I am comparing two datasets to look for duplicate entries on certain columns.
I have done this first in SAS using the PROC SQL command as below(what I consider the true outcome) using the following query:
proc sql;
CREATE TABLE t1 AS
SELECT a.*, b.*
FROM
local AS a INNER JOIN neighbor AS b
ON a.surname1 = b.surname2
AND a.yob1 = b.yob2
AND a.cob1 = b.cob2;
quit;
I output this result to csv giving output_sas.csv
I have also done this in Python using SQLite3 using the same query:
conn = sqlite3.connect(file_path + db_name)
cur = conn.cursor()
cur.execute("""
CREATE TABLE t1 AS
SELECT a.*, b.*
FROM
local AS a INNER JOIN neighbor AS b
ON a.surname1 = b.surname2
AND a.yob1 = b.yob2
AND a.cob1 = b.cob2
""")
I output this to csv giving output_python.csv.
The problem:
The outputs should be the same but they are not:
output_sas.csv contains 123 more records than output_python.csv.

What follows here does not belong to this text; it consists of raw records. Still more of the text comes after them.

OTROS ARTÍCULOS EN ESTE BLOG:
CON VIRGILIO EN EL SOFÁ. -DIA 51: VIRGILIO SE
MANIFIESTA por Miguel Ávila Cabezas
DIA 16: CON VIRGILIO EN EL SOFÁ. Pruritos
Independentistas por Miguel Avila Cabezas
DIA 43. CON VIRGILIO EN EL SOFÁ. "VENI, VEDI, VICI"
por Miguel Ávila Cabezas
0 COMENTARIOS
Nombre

Within the SAS output file, there are 123 records that contain blank space "" within the yob1 and yob2 columns i.e. as an example, The 123 records in the sas_data.csv look like this sample:
yob1 yob2 cob1 cob2 surname1 surname2
"" "" 1 1 xx xx
"" "" 2 2 yy yy
.
.
.
# Continues for 123 records
I find that this difference is due to the yob1 and yob2 columns, which, in the above 123 records contains blank space. These 123 record pairs are missing from the output_python.csv file.

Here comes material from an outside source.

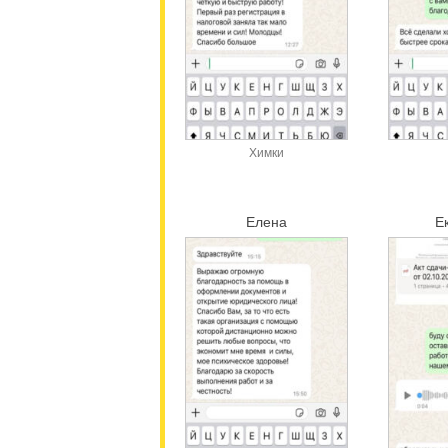
Химки
Елена
Е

[Note: In this work, a string of length zero corresponds to a missing value]
In short:
The PROC SQL routine in SAS is evaluating blank space as equal i.e. "" == "" -> TRUE.
The Python SQLite code appears to be doing opposite i.e. "" == "" ->
FALSE
This is happening even though "" == "" -> True in Python.
The question:
Why is this the case and what do I need to change to match up the SQLite output to the PROC SQL output?
Note: Both routines are using the same input datasets. They are entirely equal, and I even manually amend the Python code to ensure that the columns yob1 and yob2 contain "" for missing values.
Update 1:
At the moment my SAS PROC SQL code works on uses data1.sas7bdat, named local and data2.sas7bdat, named neighbor.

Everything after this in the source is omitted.